HOW TO COMPLETE THIS TASK.
Go to the line holding "Você pode comentar" in the data below and repeat it exactly, then each line after it up to and including the one holding "#N.C. - Institut Géraldine". Omit pictures.

EXERCISE MATERIALS.

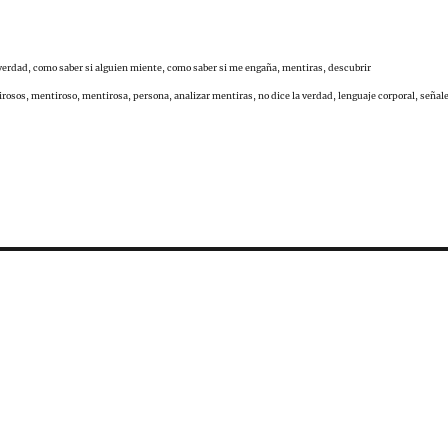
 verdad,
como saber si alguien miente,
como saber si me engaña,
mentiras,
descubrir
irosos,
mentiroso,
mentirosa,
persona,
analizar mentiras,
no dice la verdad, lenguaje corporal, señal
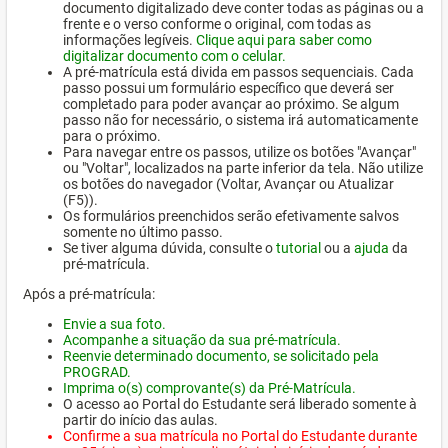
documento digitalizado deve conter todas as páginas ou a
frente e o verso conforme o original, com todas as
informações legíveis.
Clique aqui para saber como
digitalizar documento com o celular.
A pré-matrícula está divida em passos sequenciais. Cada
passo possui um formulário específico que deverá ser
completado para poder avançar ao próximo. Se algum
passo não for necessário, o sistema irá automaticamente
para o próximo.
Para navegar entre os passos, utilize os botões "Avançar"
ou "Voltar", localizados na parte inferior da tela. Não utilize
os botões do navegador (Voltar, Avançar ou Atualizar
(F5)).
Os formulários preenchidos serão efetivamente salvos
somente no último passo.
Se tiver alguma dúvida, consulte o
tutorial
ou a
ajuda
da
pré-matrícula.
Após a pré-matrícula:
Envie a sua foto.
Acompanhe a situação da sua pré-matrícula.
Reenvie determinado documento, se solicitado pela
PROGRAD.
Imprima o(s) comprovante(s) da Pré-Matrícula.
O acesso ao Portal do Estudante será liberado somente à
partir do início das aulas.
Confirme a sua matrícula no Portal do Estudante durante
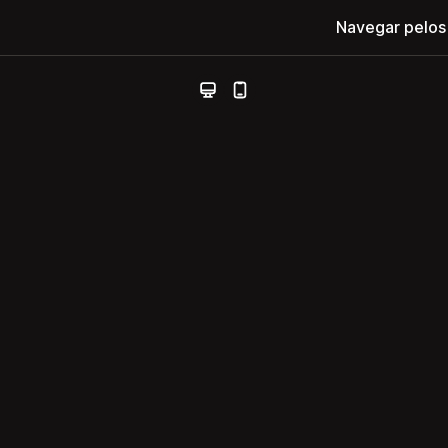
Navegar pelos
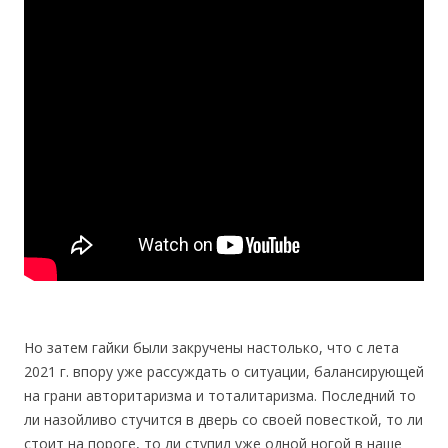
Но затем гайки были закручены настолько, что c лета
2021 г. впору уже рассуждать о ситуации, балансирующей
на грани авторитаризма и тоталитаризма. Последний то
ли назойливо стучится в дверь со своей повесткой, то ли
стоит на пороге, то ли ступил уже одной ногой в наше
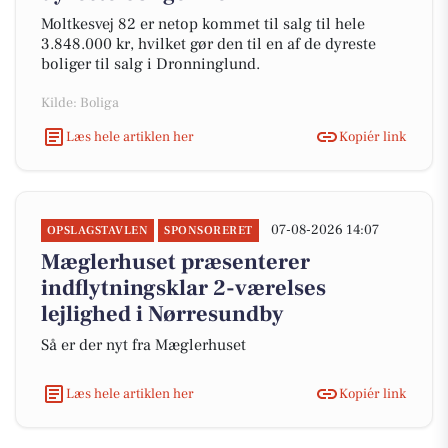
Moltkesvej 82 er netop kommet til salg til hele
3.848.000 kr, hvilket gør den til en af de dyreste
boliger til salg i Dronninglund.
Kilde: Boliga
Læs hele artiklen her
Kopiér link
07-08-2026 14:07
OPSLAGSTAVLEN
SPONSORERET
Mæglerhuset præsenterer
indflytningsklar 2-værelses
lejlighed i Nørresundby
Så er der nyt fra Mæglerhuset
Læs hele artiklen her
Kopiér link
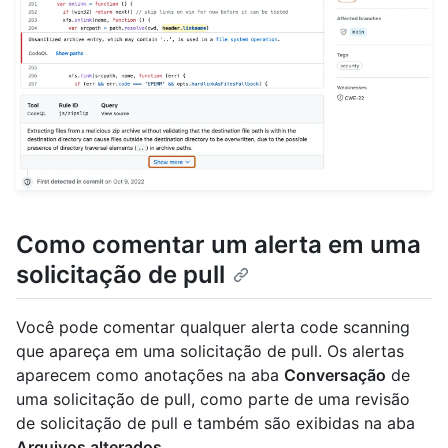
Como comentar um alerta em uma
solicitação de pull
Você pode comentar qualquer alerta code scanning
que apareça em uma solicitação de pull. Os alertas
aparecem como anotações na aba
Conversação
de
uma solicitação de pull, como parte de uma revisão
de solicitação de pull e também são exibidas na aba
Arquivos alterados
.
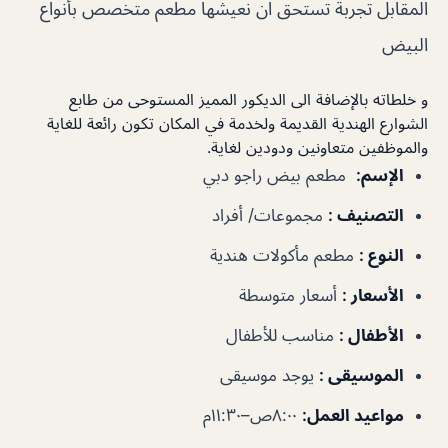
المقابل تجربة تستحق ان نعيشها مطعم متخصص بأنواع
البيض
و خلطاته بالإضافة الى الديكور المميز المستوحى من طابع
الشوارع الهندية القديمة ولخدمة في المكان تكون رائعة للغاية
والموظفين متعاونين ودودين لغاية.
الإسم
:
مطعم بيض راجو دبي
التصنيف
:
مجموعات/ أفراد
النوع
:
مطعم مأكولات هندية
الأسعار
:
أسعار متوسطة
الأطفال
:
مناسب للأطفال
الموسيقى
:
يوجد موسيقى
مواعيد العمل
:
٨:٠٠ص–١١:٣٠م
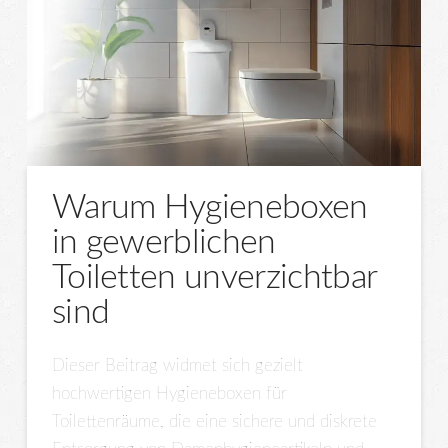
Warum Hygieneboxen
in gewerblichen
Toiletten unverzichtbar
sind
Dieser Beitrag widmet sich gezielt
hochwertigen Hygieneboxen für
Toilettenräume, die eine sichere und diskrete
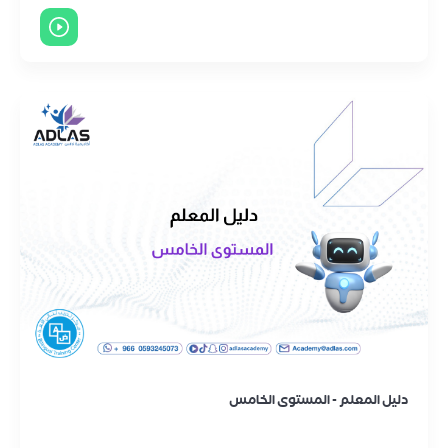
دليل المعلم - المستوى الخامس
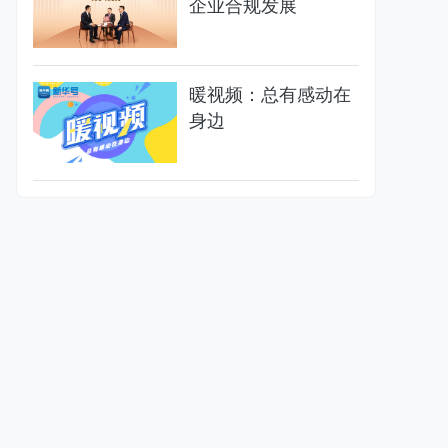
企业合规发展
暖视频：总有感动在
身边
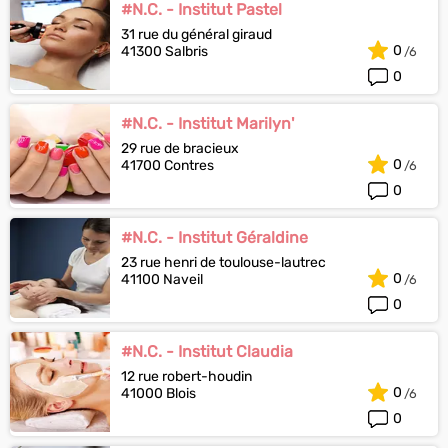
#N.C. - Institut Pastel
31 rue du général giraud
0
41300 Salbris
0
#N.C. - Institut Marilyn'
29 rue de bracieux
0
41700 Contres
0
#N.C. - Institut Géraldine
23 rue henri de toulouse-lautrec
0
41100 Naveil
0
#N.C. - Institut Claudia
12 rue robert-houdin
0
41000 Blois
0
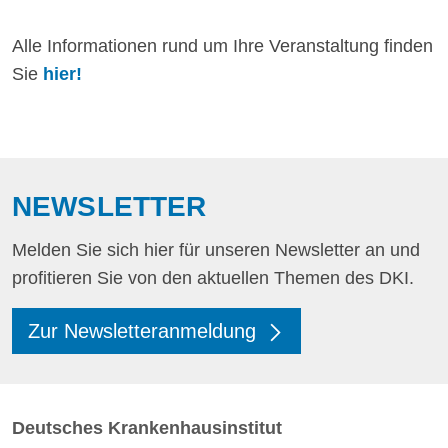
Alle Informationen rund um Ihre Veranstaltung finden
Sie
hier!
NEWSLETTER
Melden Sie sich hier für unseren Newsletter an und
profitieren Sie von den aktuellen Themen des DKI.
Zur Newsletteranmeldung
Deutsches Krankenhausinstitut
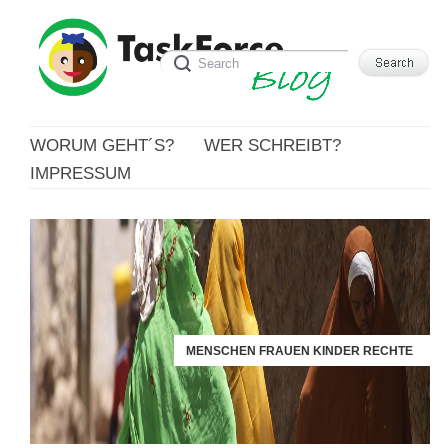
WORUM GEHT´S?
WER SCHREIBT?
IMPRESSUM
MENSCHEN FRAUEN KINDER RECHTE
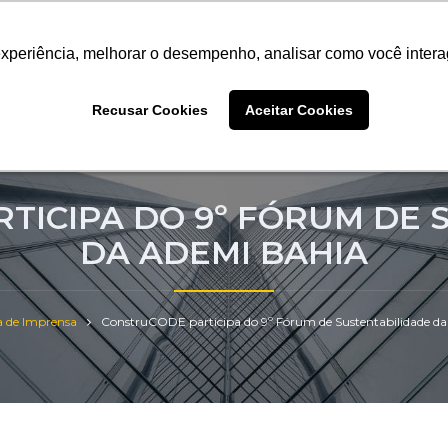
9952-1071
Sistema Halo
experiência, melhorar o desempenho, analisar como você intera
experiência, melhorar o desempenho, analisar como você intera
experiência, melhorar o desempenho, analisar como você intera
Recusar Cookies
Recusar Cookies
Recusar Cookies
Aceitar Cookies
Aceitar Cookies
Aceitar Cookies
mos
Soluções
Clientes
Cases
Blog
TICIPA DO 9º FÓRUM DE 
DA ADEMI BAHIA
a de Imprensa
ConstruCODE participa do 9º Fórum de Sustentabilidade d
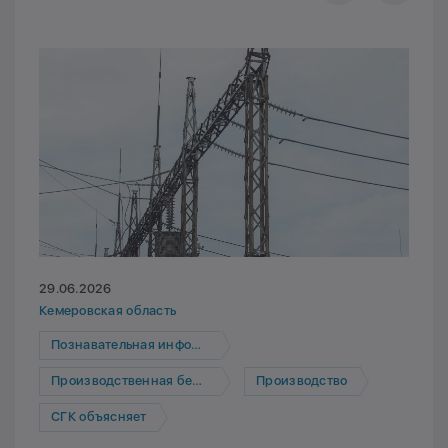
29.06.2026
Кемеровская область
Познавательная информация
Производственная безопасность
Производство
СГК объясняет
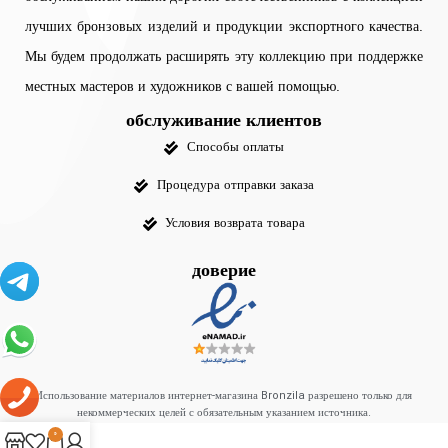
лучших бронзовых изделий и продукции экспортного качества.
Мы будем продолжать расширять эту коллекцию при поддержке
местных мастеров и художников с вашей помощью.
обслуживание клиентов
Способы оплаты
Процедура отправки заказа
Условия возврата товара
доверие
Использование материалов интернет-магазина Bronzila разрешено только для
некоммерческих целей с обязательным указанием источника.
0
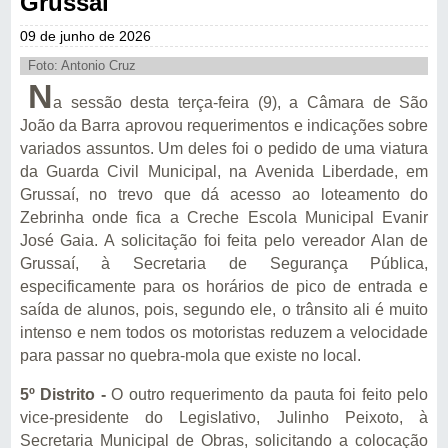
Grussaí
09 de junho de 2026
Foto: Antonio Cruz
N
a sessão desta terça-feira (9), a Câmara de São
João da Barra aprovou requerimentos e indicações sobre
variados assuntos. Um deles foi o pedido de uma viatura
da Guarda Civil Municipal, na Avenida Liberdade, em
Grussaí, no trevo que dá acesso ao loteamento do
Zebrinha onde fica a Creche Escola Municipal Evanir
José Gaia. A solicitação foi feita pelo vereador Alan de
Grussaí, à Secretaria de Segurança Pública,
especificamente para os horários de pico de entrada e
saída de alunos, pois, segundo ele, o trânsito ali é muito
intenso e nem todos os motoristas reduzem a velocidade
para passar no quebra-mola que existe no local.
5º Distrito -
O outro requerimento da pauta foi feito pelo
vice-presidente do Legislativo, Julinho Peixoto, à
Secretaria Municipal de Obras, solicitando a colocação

ANSWER SPACE.
Você pode comentar qualquer alerta code scanning
que apareça em uma solicitação de pull. Os alertas
aparecem como anotações na aba
Conversação
de
uma solicitação de pull, como parte de uma revisão
de solicitação de pull e também são exibidas na aba
Arquivos alterados
.
المقابل تجربة تستحق ان نعيشها مطعم متخصص بأنواع
البيض
و خلطاته بالإضافة الى الديكور المميز المستوحى من طابع
الشوارع الهندية القديمة ولخدمة في المكان تكون رائعة للغاية
والموظفين متعاونين ودودين لغاية.
الإسم
:
مطعم بيض راجو دبي
التصنيف
:
مجموعات/ أفراد
النوع
:
مطعم مأكولات هندية
الأسعار
:
أسعار متوسطة
الأطفال
:
مناسب للأطفال
الموسيقى
:
يوجد موسيقى
مواعيد العمل
:
٨:٠٠ص–١١:٣٠م
Warum Hygieneboxen
in gewerblichen
Toiletten unverzichtbar
sind
Dieser Beitrag widmet sich gezielt
hochwertigen Hygieneboxen für
Toilettenräume, die eine sichere und diskrete
دليل المعلم - المستوى الخامس
企业合规发展
暖视频：总有感动在
身边
#N.C. - Institut Pastel
31 rue du général giraud
0
41300 Salbris
0
#N.C. - Institut Marilyn'
29 rue de bracieux
0
41700 Contres
0
#N.C. - Institut Géraldine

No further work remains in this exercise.